Discuss key research design decisions for a quantitative study
Discuss the concepts of causality and identify criteria for causal relationships
Describe and identify experimental, quasi-experimental, and nonexperimental designs
Distinguish between cross-sectional and longitudinal designs
Identify and evaluate alternative methods of controlling confounding variables
Understand various threats to the validity of quantitative studies
Evaluate a quantitative study in terms of its research design and methods of controlling confounding variables
Define new terms in the chapter
Key Terms
Attrition
Baseline data
Blinding
Case-control design
Cause
Cohort design
Comparison group
Construct validity
Control group
Correlation
Correlational research
Crossover design
Cross-sectional design
Descriptive research
Effect
Experiment
Experimental group
External validity
History threat
Homogeneity
Internal validity
Intervention
Longitudinal design
Matching
Maturation threat
Mortality threat
Nonequivalent control group design
Nonexperimental study
Placebo
Posttest data
Pretest–posttest design
Prospective design
Quasi-experiment
Randomization (random assignment)
Randomized controlled trial (RCT)
Research design
Retrospective design
Selection threat (self-selection)
Statistical conclusion validity
Statistical power
Threats to validity
Time-series design
Validity
For quantitative studies, no aspect of a study’s methods has a bigger impact on the validity of the results than the research design—particularly if the inquiry is cause-probing. This chapter has information about how you can draw conclusions about key aspects of evidence quality in a quantitative study.

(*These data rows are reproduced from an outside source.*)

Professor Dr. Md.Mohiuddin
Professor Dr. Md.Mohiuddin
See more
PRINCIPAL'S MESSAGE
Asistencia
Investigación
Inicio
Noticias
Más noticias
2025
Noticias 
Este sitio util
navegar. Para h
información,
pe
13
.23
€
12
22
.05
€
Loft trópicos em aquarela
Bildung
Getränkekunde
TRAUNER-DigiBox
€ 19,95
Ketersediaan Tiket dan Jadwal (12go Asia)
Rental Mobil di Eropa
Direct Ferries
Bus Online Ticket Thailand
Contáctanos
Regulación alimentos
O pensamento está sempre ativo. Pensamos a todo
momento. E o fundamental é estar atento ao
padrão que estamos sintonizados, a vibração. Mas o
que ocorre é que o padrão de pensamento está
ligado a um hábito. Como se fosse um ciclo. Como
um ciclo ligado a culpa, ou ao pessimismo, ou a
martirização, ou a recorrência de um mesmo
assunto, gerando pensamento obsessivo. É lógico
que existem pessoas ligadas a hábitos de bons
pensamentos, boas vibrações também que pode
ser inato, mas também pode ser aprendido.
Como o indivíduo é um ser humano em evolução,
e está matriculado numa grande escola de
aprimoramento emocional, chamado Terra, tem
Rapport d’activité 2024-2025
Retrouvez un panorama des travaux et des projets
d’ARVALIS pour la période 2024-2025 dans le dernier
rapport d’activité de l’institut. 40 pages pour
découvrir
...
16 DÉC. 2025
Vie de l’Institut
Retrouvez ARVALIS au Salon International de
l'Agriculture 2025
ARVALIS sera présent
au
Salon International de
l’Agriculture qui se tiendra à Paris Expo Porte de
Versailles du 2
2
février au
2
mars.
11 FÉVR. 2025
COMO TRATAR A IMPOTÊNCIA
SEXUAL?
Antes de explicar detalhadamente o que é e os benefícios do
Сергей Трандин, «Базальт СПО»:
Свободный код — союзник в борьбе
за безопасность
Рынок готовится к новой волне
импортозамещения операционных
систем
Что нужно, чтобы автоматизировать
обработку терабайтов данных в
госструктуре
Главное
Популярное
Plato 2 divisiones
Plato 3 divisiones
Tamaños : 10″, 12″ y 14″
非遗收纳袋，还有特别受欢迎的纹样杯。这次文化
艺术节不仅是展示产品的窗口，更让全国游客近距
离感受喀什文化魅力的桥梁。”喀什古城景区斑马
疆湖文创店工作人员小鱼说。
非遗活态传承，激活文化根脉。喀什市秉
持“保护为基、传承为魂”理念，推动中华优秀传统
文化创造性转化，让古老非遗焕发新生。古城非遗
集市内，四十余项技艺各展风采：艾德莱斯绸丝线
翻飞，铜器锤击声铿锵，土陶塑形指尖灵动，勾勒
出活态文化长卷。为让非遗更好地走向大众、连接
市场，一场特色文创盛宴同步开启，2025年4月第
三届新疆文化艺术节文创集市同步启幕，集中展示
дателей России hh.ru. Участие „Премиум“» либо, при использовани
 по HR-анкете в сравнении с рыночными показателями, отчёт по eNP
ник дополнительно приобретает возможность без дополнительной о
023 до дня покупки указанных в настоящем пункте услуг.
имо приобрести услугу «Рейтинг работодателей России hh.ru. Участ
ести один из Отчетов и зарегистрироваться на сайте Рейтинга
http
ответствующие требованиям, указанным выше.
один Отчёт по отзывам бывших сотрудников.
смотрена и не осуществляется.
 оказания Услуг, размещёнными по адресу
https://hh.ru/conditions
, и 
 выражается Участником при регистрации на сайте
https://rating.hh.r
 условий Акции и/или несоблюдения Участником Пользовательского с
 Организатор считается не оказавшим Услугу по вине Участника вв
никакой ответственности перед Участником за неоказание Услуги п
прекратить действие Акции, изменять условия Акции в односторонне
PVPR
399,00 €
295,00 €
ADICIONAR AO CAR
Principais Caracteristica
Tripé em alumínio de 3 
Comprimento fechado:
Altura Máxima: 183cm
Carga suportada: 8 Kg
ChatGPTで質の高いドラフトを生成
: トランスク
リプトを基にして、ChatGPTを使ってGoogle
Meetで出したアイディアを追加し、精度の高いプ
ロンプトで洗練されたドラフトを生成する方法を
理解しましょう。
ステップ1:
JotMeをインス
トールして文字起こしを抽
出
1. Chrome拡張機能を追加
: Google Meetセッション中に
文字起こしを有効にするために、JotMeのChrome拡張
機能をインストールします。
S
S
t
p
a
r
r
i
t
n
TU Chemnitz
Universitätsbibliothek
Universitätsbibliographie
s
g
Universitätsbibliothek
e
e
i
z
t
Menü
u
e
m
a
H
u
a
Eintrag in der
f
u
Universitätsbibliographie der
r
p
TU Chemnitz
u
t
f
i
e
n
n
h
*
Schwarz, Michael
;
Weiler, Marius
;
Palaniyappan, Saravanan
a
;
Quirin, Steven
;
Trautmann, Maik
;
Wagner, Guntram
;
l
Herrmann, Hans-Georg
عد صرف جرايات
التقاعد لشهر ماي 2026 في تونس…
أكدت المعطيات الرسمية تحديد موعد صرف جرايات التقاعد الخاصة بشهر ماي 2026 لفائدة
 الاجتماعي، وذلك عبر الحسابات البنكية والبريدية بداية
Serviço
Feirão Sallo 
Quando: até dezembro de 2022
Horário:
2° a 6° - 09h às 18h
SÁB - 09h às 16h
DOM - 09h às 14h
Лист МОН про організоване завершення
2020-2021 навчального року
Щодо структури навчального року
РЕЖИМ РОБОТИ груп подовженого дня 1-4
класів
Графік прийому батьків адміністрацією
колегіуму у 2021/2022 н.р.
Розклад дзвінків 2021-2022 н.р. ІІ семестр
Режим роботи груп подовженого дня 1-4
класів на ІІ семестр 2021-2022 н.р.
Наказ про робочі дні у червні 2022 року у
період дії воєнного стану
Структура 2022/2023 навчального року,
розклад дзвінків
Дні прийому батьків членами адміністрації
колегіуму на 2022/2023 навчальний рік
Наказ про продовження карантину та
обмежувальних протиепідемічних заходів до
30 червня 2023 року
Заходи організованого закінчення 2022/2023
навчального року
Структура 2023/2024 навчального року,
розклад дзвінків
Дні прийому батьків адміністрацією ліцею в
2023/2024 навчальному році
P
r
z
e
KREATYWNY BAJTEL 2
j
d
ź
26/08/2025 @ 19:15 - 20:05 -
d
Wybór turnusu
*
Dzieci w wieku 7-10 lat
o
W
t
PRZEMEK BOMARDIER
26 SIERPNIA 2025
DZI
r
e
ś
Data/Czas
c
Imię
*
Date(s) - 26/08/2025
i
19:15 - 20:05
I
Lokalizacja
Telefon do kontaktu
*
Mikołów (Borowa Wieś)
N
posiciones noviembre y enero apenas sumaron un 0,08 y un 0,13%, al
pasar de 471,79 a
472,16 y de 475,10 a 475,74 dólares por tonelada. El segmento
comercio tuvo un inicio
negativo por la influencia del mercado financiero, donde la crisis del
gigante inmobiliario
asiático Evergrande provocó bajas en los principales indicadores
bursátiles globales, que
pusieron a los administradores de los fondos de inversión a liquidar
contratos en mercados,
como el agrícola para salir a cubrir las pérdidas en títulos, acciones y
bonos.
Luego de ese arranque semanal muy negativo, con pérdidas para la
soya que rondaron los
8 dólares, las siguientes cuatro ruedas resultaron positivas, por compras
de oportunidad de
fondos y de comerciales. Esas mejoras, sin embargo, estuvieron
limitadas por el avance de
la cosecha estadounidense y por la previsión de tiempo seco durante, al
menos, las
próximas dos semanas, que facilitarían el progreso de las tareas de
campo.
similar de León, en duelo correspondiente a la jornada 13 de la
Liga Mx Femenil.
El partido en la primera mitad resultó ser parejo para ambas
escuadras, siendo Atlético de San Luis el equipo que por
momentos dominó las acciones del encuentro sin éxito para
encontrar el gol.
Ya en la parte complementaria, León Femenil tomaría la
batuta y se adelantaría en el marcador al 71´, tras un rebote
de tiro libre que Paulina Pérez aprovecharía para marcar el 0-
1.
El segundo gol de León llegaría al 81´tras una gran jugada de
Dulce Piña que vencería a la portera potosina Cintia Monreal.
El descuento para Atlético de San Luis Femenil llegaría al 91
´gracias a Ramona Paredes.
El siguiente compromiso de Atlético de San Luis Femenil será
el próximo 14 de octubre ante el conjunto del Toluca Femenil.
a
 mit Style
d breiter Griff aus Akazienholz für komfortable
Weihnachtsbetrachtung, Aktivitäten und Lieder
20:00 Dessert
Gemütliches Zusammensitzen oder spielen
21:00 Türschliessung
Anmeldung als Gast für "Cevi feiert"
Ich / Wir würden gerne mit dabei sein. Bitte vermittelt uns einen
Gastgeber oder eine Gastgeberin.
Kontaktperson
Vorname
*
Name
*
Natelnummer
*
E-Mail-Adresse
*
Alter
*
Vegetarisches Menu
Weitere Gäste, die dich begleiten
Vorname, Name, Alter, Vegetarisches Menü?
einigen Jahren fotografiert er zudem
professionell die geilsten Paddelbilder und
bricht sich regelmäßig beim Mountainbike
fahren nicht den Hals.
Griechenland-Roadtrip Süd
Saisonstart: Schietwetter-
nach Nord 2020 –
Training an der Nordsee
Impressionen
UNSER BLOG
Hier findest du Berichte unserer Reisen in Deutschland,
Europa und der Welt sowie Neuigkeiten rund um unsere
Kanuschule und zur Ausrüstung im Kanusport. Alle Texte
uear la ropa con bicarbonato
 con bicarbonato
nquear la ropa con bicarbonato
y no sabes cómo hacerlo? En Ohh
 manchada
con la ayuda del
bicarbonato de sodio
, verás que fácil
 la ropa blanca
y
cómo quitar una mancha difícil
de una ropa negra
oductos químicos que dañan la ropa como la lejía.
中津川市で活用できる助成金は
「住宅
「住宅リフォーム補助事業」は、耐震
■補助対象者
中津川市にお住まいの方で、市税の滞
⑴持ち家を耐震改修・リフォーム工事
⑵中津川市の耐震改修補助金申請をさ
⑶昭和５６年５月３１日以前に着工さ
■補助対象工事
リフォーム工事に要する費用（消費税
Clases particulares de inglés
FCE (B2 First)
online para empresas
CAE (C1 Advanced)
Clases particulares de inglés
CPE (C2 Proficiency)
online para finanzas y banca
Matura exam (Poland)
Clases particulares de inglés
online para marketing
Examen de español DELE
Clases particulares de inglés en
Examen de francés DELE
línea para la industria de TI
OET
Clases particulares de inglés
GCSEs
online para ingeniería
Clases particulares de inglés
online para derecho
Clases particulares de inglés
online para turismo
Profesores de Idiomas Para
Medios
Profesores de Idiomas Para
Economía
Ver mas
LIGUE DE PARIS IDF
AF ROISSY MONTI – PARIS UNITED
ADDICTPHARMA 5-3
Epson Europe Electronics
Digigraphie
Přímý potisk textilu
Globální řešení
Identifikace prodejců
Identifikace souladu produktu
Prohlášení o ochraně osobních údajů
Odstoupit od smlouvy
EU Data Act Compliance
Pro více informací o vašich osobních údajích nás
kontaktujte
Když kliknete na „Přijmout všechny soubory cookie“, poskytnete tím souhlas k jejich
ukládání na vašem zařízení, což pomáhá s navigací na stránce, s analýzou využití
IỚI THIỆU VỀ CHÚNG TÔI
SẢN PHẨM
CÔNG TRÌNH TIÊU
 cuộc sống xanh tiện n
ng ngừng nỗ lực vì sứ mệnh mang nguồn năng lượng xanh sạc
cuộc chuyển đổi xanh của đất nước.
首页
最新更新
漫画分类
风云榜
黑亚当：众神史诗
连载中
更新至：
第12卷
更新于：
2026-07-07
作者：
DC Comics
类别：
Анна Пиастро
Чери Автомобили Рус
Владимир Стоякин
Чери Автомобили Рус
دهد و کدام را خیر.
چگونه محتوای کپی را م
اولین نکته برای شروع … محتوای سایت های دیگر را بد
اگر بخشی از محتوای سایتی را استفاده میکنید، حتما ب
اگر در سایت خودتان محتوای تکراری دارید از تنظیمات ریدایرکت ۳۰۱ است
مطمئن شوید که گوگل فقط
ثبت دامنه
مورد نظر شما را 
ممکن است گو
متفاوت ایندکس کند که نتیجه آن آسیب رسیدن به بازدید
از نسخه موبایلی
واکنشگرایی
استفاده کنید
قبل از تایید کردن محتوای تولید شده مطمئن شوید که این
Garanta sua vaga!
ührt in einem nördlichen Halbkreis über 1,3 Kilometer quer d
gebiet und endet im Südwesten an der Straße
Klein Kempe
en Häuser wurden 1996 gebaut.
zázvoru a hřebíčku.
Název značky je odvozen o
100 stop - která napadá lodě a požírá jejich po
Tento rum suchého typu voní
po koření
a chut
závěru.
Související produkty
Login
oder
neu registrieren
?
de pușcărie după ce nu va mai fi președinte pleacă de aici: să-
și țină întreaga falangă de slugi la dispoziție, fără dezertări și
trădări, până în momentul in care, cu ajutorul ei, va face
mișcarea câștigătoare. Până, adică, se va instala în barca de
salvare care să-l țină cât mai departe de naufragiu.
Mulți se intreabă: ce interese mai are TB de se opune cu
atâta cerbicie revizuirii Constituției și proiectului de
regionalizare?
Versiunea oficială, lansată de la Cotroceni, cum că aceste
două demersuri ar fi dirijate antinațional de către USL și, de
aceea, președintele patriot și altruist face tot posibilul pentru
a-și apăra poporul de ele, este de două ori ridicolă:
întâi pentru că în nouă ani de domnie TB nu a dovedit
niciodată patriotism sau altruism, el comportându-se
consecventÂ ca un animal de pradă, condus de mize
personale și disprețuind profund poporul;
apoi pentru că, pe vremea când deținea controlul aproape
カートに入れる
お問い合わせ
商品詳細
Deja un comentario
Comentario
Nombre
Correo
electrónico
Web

OVERVIEW OF RESEARCH DESIGN ISSUES
The research design of a study spells out the strategies that researchers adopt to answer their questions and test their hypotheses. This section describes some basic design issues.
Key Research Design Features
Table 9.1 describes seven key features that are typically addressed in the design of a quantitative study. Design decisions that researchers must make include the following:
Will there be an intervention? A basic design issue is whether or not researchers will introduce an intervention and test its effects—the distinction between experimental and nonexperimental research.
What types of comparisons will be made? Quantitative researchers often make comparisons to provide an interpretive context. Sometimes, the same people are compared at different points in time (e.g., preoperatively vs. postoperatively), but often, different people are compared (e.g., those getting vs. not getting an intervention).
How will confounding variables be controlled? In quantitative research, efforts are often made to control factors extraneous to the research question. This chapter discusses techniques for controlling confounding variables.
Will blinding be used? Researchers must decide if information about the study (e.g., who is getting an intervention) will be withheld from data collectors, study participants, or others to minimize the risk of expectation bias—i.e., the risk that such knowledge could influence study outcomes.
How often will data be collected? Data sometimes are collected from participants at a single point in time (cross-sectionally), but other studies involve multiple points of data collection (longitudinally).
When will “effects” be measured, relative to potential causes? Some studies collect information about outcomes and then look back retrospectively for potential causes. Other studies begin with a potential cause and then see what outcomes ensue, in a prospective fashion.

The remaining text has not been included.